Bajó la cabeza y empezó a llorar en silencio, sin sonrojo ni moderación.

– Cuéntamelo todo, Martín -me dijo ignorando mis vestidos de dueña y mis suaves afeites-. Cuéntame cómo murió Esteban, punto por punto, y cuál es la razón de que no hayáis regresado a Tierra Firme. María Chacón no se puede quitar del pensamiento, ni habrá quien se lo quite hasta que te vea con sus propios ojos, que has muerto o que te hallas en grave peligro. Tiene por cierto que, de todo cuanto le escribió Rodrigo de Soria en aquella breve misiva que le hizo llegar con la flota, sólo la mala nueva de la muerte de Esteban era verdad y el resto o, lo que es lo mismo, las cuatro palabras con las que le decía que no regresabais a casa por unos asuntos menores que había que solventar, era un embuste y una patraña.

– ¿Madre está bien? -pregunté temerosa.

– ¡Ella es quien me ha enviado! Disfruta de muy buena salud y el mismo arrojo de siempre. Se halla totalmente recobrada, aunque sufrió mucho cuando conoció la muerte de mi compadre Esteban.
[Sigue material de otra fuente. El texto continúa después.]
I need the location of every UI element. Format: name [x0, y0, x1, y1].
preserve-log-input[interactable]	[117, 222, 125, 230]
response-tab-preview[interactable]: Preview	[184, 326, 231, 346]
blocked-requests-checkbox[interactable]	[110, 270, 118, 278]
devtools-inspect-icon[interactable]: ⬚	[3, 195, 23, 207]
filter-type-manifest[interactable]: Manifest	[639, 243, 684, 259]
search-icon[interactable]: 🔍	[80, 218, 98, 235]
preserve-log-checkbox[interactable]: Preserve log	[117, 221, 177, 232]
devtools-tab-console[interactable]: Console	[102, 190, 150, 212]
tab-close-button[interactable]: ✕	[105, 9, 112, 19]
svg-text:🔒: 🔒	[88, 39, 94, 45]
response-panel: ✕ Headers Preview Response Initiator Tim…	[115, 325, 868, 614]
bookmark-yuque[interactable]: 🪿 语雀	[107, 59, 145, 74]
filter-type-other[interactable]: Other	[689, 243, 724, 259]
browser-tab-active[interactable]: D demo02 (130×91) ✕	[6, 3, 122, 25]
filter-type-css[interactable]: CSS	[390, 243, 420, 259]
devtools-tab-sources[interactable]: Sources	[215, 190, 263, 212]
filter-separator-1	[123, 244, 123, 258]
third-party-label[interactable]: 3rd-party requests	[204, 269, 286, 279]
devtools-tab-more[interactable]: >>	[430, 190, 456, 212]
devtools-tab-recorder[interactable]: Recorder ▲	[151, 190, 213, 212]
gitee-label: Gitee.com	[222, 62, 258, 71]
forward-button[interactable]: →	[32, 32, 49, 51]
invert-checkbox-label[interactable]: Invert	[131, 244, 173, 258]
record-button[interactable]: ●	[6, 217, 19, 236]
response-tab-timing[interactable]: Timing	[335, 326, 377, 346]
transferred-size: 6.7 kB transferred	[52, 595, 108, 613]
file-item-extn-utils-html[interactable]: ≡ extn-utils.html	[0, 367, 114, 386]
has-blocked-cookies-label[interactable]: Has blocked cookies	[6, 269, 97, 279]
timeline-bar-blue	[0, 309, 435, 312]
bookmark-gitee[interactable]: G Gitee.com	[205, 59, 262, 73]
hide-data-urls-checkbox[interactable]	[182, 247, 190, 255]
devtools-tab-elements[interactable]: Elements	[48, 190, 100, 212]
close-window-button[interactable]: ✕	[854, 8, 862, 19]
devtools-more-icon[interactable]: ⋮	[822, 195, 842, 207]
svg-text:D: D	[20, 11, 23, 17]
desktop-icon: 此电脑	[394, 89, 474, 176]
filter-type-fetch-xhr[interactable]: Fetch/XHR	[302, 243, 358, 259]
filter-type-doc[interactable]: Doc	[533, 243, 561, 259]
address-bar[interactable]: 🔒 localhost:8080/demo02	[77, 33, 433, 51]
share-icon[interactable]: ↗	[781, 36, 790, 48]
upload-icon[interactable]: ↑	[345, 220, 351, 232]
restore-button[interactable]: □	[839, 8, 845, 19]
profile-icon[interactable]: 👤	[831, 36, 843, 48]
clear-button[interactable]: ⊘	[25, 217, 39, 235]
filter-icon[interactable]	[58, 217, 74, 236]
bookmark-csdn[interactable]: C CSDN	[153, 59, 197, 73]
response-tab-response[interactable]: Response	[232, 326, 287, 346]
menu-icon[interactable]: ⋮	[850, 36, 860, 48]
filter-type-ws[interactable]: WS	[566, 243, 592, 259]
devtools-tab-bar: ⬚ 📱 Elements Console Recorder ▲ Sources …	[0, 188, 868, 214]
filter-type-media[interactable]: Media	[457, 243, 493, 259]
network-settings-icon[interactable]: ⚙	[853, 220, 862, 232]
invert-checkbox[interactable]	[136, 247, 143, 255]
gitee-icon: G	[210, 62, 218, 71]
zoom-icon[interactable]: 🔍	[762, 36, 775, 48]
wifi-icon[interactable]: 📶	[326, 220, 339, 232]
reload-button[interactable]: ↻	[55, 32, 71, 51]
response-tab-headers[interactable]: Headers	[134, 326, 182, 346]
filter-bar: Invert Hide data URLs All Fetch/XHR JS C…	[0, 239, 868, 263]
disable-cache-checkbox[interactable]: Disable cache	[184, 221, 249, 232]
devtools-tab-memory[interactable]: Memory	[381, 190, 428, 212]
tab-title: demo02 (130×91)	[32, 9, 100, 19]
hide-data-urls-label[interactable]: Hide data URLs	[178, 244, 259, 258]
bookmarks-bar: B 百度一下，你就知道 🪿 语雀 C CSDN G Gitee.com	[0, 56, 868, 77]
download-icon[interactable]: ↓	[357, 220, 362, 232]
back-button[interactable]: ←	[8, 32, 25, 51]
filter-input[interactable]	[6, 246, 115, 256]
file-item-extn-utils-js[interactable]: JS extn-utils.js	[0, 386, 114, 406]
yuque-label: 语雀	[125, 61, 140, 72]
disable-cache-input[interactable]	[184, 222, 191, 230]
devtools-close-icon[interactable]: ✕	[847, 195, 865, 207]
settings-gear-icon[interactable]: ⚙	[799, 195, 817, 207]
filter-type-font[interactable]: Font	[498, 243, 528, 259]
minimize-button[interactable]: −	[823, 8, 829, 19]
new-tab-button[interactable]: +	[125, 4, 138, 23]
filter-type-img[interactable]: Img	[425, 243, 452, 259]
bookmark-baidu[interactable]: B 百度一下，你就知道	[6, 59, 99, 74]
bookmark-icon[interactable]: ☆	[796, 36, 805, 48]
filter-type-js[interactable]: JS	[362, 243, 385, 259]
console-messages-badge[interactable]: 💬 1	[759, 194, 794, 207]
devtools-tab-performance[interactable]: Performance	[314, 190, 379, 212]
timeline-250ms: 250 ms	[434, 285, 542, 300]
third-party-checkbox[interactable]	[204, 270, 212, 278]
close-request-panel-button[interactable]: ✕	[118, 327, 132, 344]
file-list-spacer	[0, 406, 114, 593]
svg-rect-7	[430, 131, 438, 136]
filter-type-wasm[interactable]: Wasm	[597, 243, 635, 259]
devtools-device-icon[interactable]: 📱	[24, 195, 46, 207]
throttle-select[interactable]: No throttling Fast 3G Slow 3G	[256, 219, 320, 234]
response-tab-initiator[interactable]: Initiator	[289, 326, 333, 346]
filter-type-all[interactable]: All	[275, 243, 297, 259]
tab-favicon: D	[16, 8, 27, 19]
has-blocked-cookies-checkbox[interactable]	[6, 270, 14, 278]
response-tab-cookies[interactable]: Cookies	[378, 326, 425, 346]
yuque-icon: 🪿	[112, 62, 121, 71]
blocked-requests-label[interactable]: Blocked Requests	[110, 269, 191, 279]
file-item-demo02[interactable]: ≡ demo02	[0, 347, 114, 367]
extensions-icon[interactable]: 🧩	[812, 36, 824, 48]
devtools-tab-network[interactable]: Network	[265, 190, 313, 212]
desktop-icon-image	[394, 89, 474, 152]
Tuve para mí que no tornaría a estar nunca en su sano juicio y, para decir verdad, durante un largo tiempo así fue. Luego, una mañana, se despertó afirmando que tú también habías muerto y ya no descansó, ni me dejó descansar a mí, hasta que me vio subir por el planchón de la nao mercante que me ha traído hasta aquí. Me refirió toda tu historia, la verdadera, la de cómo Esteban te encontró en aquella isla siendo Catalina y como te prohijó más tarde como si fueras tu difunto hermano Martín para salvarte de un matrimonio por poderes con un descabezado de Margarita.